### WORK INSTRUCTION
The reply should be one number: how many lines of the data below contain "POTPORA".

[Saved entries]
--------
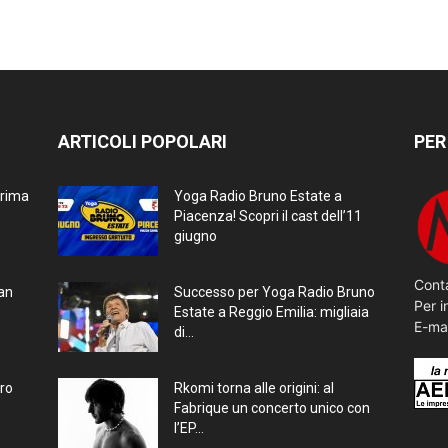
ARTICOLI POPOLARI
PER
prima
Yoga Radio Bruno Estate a
Piacenza! Scopri il cast dell’11
giugno
Conta
ran
Successo per Yoga Radio Bruno
Per i
Estate a Reggio Emilia: migliaia
E-ma
di...
bro
Rkomi torna alle origini: al
Fabrique un concerto unico con
l’EP...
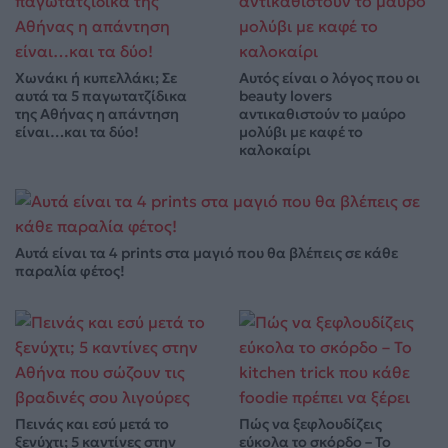
Χωνάκι ή κυπελλάκι; Σε
Αυτός είναι ο λόγος που οι
αυτά τα 5 παγωτατζίδικα
beauty lovers
της Αθήνας η απάντηση
αντικαθιστούν το μαύρο
είναι…και τα δύο!
μολύβι με καφέ το
καλοκαίρι
Αυτά είναι τα 4 prints στα μαγιό που θα βλέπεις σε κάθε
παραλία φέτος!
Πεινάς και εσύ μετά το
Πώς να ξεφλουδίζεις
ξενύχτι; 5 καντίνες στην
εύκολα το σκόρδο – Το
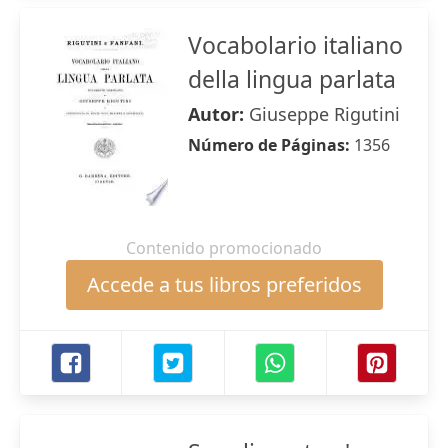
Vocabolario italiano
della lingua parlata
Autor:
Giuseppe Rigutini
Número de Páginas:
1356
Contenido promocionado
Accede a tus libros preferidos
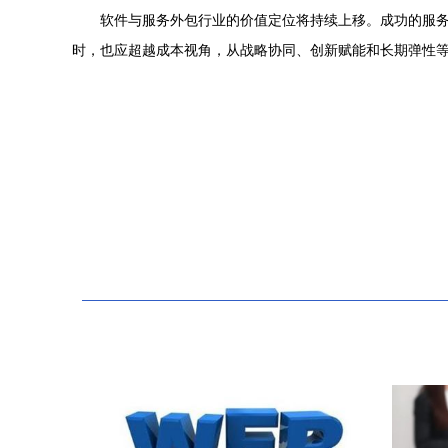
软件与服务外包行业的价值定位将持续上移。成功的服
时，也应超越成本视角，从战略协同、创新赋能和长期弹性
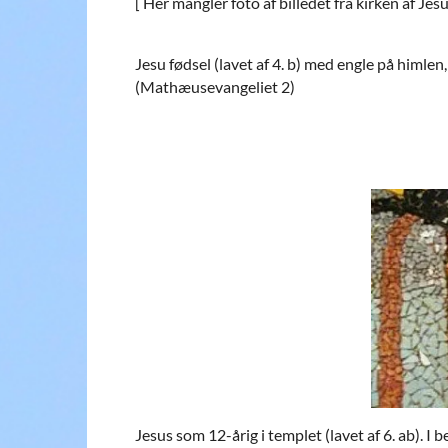
[ Her mangler foto af billedet fra kirken af Jesu
Jesu fødsel (lavet af 4. b) med engle på himle
(Mathæusevangeliet 2)
Jesus som 12-årig i templet (lavet af 6. ab). 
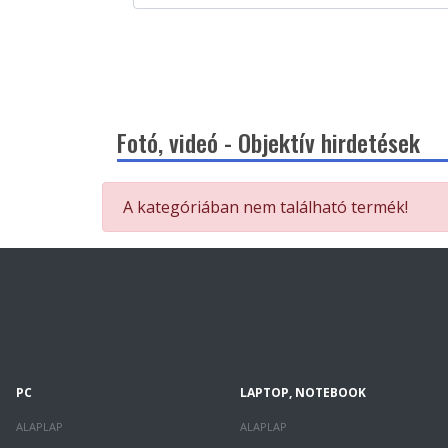
Fotó, videó - Objektív hirdetések
A kategóriában nem található termék!
PC
LAPTOP, NOTEBOOK
ALAPLAP
ALAPLAP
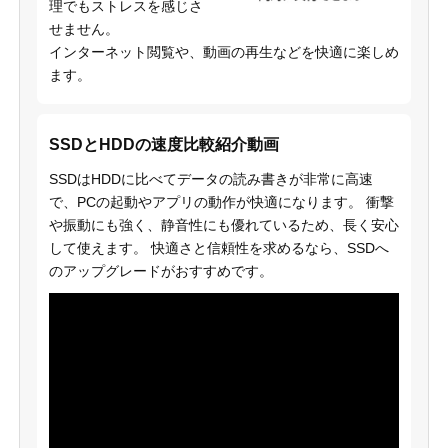
理でもストレスを感じさ
せません。
インターネット閲覧や、動画の再生などを快適に楽しめ
ます。
SSDとHDDの速度比較紹介動画
SSDはHDDに比べてデータの読み書きが非常に高速
で、PCの起動やアプリの動作が快適になります。 衝撃
や振動にも強く、静音性にも優れているため、長く安心
して使えます。 快適さと信頼性を求めるなら、SSDへ
のアップグレードがおすすめです。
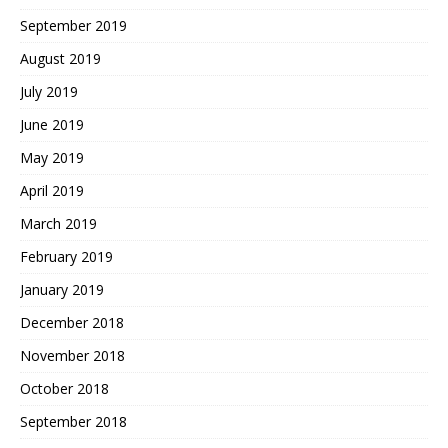
September 2019
August 2019
July 2019
June 2019
May 2019
April 2019
March 2019
February 2019
January 2019
December 2018
November 2018
October 2018
September 2018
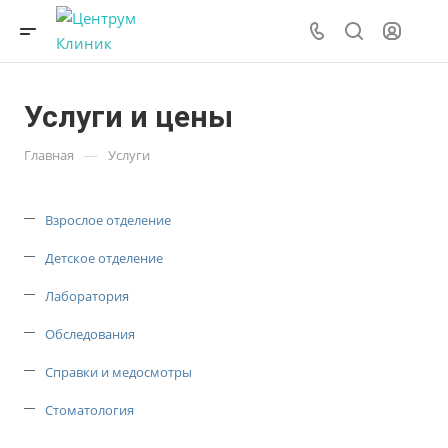
Услуги и цены
—
Главная
Услуги
Взрослое отделение
Детское отделение
Лаборатория
Обследования
Справки и медосмотры
Стоматология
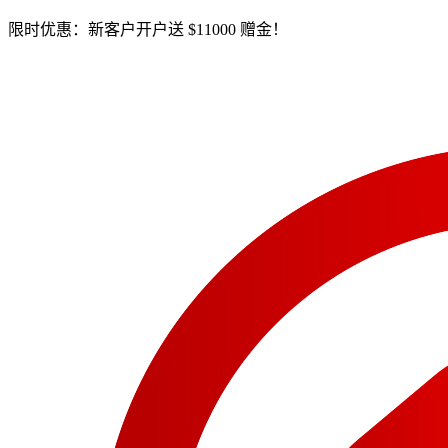
限时优惠：新客户开户送 $11000 赠金！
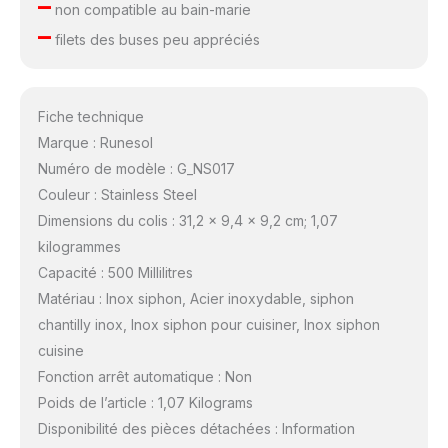
–
non compatible au bain-marie
–
filets des buses peu appréciés
Fiche technique
Marque : Runesol
Numéro de modèle : G_NS017
Couleur : Stainless Steel
Dimensions du colis : 31,2 x 9,4 x 9,2 cm; 1,07
kilogrammes
Capacité : 500 Millilitres
Matériau : Inox siphon, Acier inoxydable, siphon
chantilly inox, Inox siphon pour cuisiner, Inox siphon
cuisine
Fonction arrêt automatique : Non
Poids de l’article : 1,07 Kilograms
Disponibilité des pièces détachées : Information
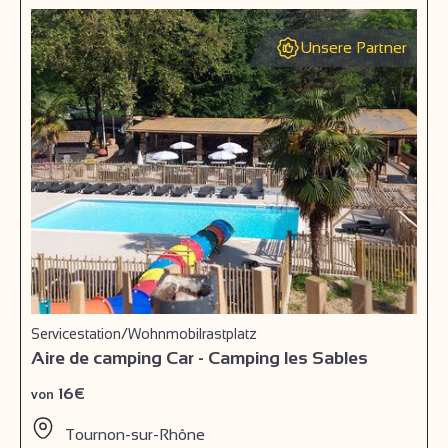
Unsere Partner
Servicestation/Wohnmobilrastplatz
Aire de camping Car - Camping les Sables
16€
von
Tournon-sur-Rhône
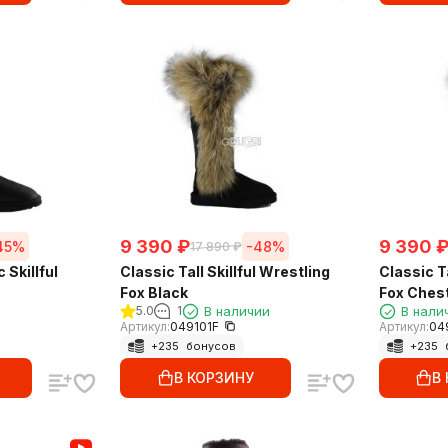
9 390
₽
9 390
45%
-48%
17 890
₽
 Skillful
Classic Tall Skillful Wrestling
Classic Ta
Fox Black
Fox Ches
5.0
1
В наличии
В нали
Артикул:
049101F
Артикул:
04
+
235
бонусов
+
235
В КОРЗИНУ
В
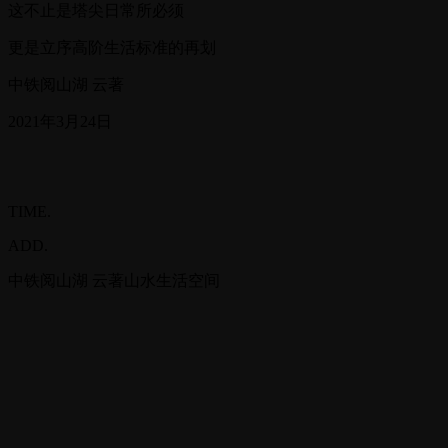
这不止是塔尖日常所必须
更是立序高阶生活标准的再划
中铁阅山湖 云著
2021年3月24日
TIME.
ADD.
中铁阅山湖 云著山水生活空间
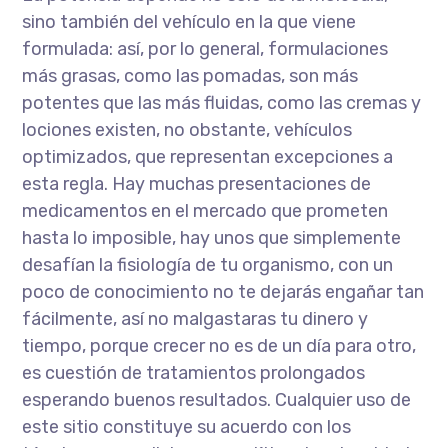
sino también del vehículo en la que viene
formulada: así, por lo general, formulaciones
más grasas, como las pomadas, son más
potentes que las más fluidas, como las cremas y
lociones existen, no obstante, vehículos
optimizados, que representan excepciones a
esta regla. Hay muchas presentaciones de
medicamentos en el mercado que prometen
hasta lo imposible, hay unos que simplemente
desafían la fisiología de tu organismo, con un
poco de conocimiento no te dejarás engañar tan
fácilmente, así no malgastaras tu dinero y
tiempo, porque crecer no es de un día para otro,
es cuestión de tratamientos prolongados
esperando buenos resultados. Cualquier uso de
este sitio constituye su acuerdo con los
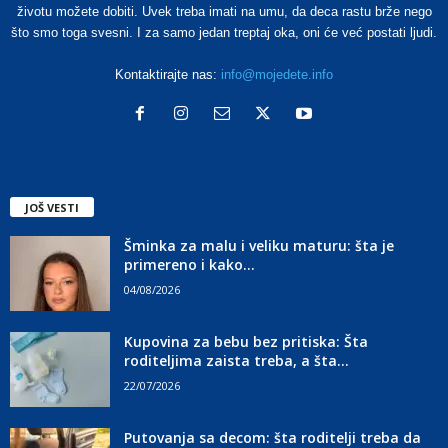
životu možete dobiti. Uvek treba imati na umu, da deca rastu brže nego
što smo toga svesni. I za samo jedan treptaj oka, oni će već postati ljudi.
Kontaktirajte nas:
info@mojedete.info
JOŠ VESTI
Šminka za malu i veliku maturu: šta je
primereno i kako...
04/08/2026
Kupovina za bebu bez pritiska: Šta
roditeljima zaista treba, a šta...
22/07/2026
Putovanja sa decom: šta roditelji treba da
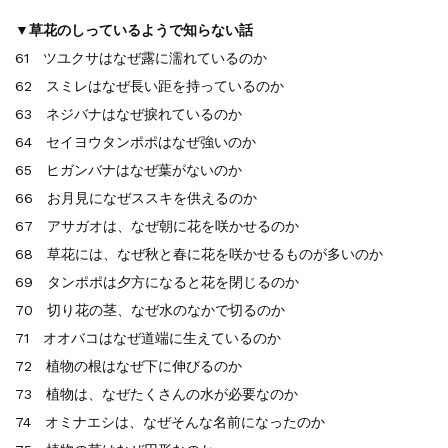
▼草花のしっているようで知らない話
61 ツユクサはなぜ露に濡れているのか
62 スミレはなぜ長い距を持っているのか
63 ネジバナはなぜ捩れているのか
64 セイヨウタンポポはなぜ強いのか
65 ヒガンバナはなぜ葉がないのか
66 お月見になぜススキを供えるのか
67 アサガオは、なぜ朝に花を咲かせるのか
68 草花には、なぜ秋と春に花を咲かせるものが多いのか
69 タンポポは夕方になると花を閉じるのか
70 切り花の茎、なぜ水のなかで切るのか
71 オオバコはなぜ道端に生えているのか
72 植物の根はなぜ下に伸びるのか
73 植物は、なぜたくさんの水が必要なのか
74 オミナエシは、なぜそんな名前になったのか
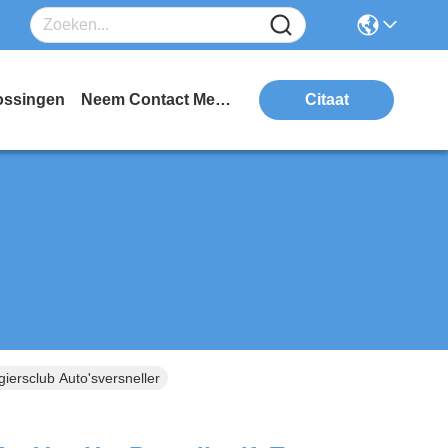
ossingen
Neem Contact Met Ons Op
Citaat
iersclub Auto'sversneller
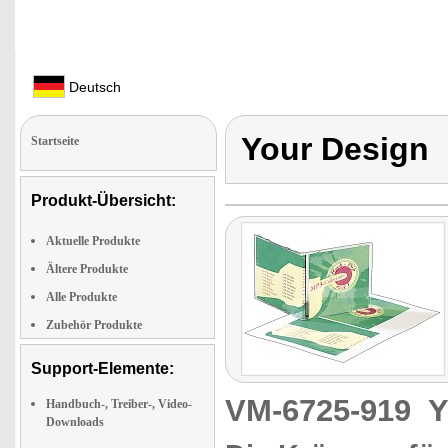
Deutsch
Your Design
Startseite
Produkt-Übersicht:
Aktuelle Produkte
Ältere Produkte
Alle Produkte
Zubehör Produkte
Support-Elemente:
VM-6725-919
Y
Handbuch-, Treiber-, Video-
Downloads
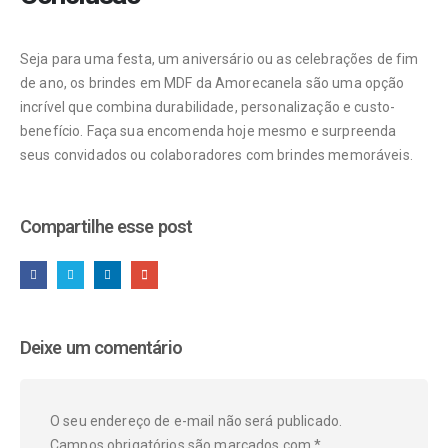
Seja para uma festa, um aniversário ou as celebrações de fim
de ano, os brindes em MDF da Amorecanela são uma opção
incrível que combina durabilidade, personalização e custo-
benefício. Faça sua encomenda hoje mesmo e surpreenda
seus convidados ou colaboradores com brindes memoráveis.
Compartilhe esse post
Deixe um comentário
O seu endereço de e-mail não será publicado.
Campos obrigatórios são marcados com
*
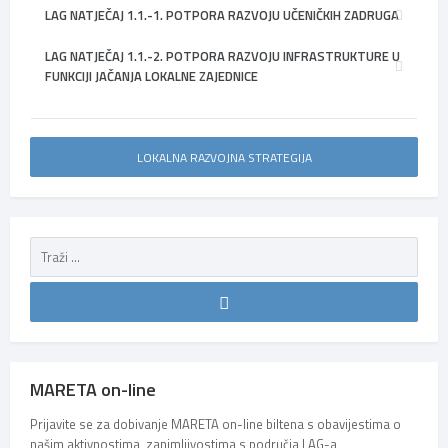
LAG NATJEČAJ 1.1.-1. POTPORA RAZVOJU UČENIČKIH ZADRUGA
LAG NATJEČAJ 1.1.-2. POTPORA RAZVOJU INFRASTRUKTURE U
FUNKCIJI JAČANJA LOKALNE ZAJEDNICE
LOKALNA RAZVOJNA STRATEGIJA
MARETA on-line
Prijavite se za dobivanje MARETA on-line biltena s obavijestima o
našim aktivnostima, zanimljivostima s područja LAG-a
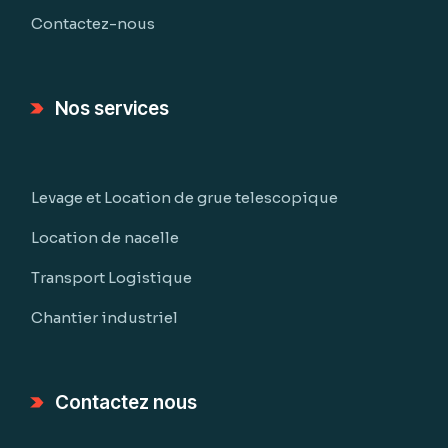
Contactez-nous
Nos services
Levage et Location de grue telescopique
Location de nacelle
Transport Logistique
Chantier industriel
Contactez nous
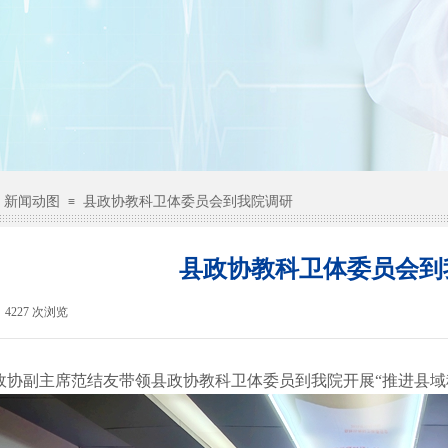
新闻动图
县政协教科卫体委员会到我院调研
≡
县政协教科卫体委员会到
4227
次浏览
|
，县政协副主席范结友带领县政协教科卫体委员到我院开展“推进县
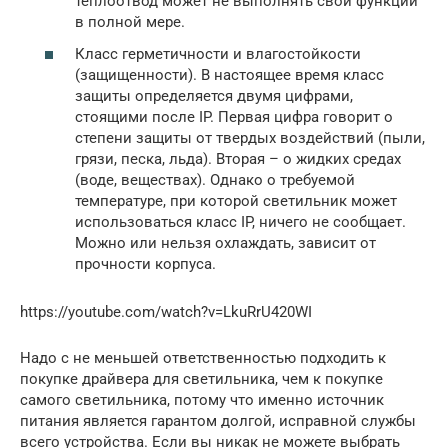
теплоотвод может не выполнять свои функции
в полной мере.
Класс герметичности и влагостойкости
(защищенности). В настоящее время класс
защиты определяется двумя цифрами,
стоящими после IP. Первая цифра говорит о
степени защиты от твердых воздействий (пыли,
грязи, песка, льда). Вторая – о жидких средах
(воде, веществах). Однако о требуемой
температуре, при которой светильник может
использоваться класс IP, ничего не сообщает.
Можно или нельзя охлаждать, зависит от
прочности корпуса.
https://youtube.com/watch?v=LkuRrU420WI
Надо с не меньшей ответственностью подходить к
покупке драйвера для светильника, чем к покупке
самого светильника, потому что именно источник
питания является гарантом долгой, исправной службы
всего устройства. Если вы никак не можете выбрать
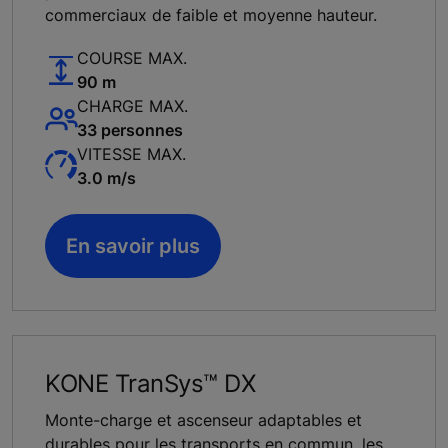
commerciaux de faible et moyenne hauteur.
COURSE MAX.
90 m
CHARGE MAX.
33 personnes
VITESSE MAX.
3.0 m/s
En savoir plus
KONE TranSys™ DX
Monte-charge et ascenseur adaptables et
durables pour les transports en commun, les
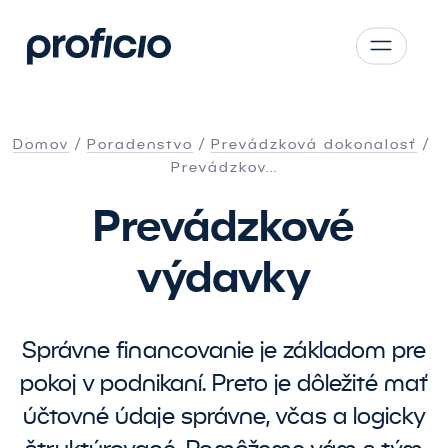
Prejsť na hlavný obsah
CS
SK
Domov
Poradenstvo
Prevádzková dokonalosť
EN
Prevádzkov…
AT
Prevádzkové
PL
výdavky
Správne financovanie je základom pre
pokoj v podnikaní. Preto je dôležité mať
účtovné údaje správne, včas a logicky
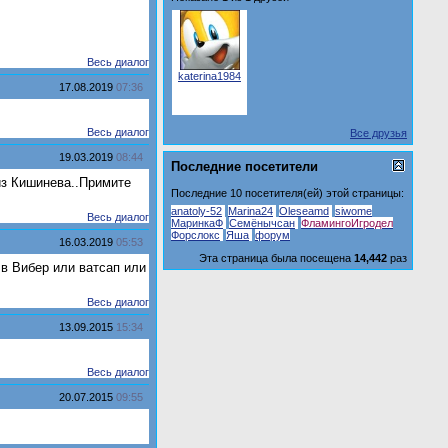
Весь диалог
katerina1984
17.08.2019
07:36
Весь диалог
Все друзья
19.03.2019
08:44
Последние посетители
из Кишинева..Примите
Последние 10 посетителя(ей) этой страницы:
anatoly-52
Marina24
Oleseamd
siwome
Весь диалог
МаринкаФ
Семёнычсан
ФламингоИгродел
Форслокс
Яша
форум
16.03.2019
05:53
Эта страница была посещена
14,442
раз
 в Вибер или ватсап или
Весь диалог
13.09.2015
15:34
Весь диалог
20.07.2015
09:55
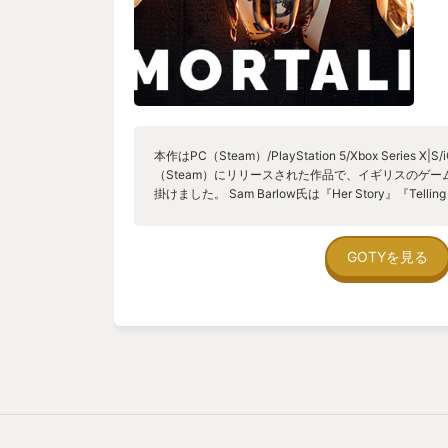
本作はPC（Steam）/PlayStation 5/Xbox Series X|S
（Steam）にリリースされた作品で、イギリスのゲームデ
掛けました。 Sam Barlow氏は『Her Story』『Tell
なアドベンチャーを手掛けております。 特に『Her Stor
めた作品で、警察のデータベースに分割保存されてい
ら、キーワードを直接入力で検索して別の映像に飛び
GOTYを見る
で、この仕組みや精神は『IMMORTALITY』にも継
内容としては、複数の年代で同じ女優が出演する映画
れることはなくその女優も姿を消した、映画はなぜ未
優はどうなったのか、その真相を探る実写映像で構成
います。 プレイヤーはたまたま倉庫で大量の映像を
で、『Her Story』のように映像から映像に飛んで真相を
違いキーワードを入力するのではなく、映像の中のオ
のオブジェクトに関連した別の映像に飛べるため、『Her
やすい仕組みになっています。 映像は、映画の撮影
ビュー映像やリハーサルの映像、関係者集まってのミ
--------
### RESPONSE TO THIS EXERCISE
2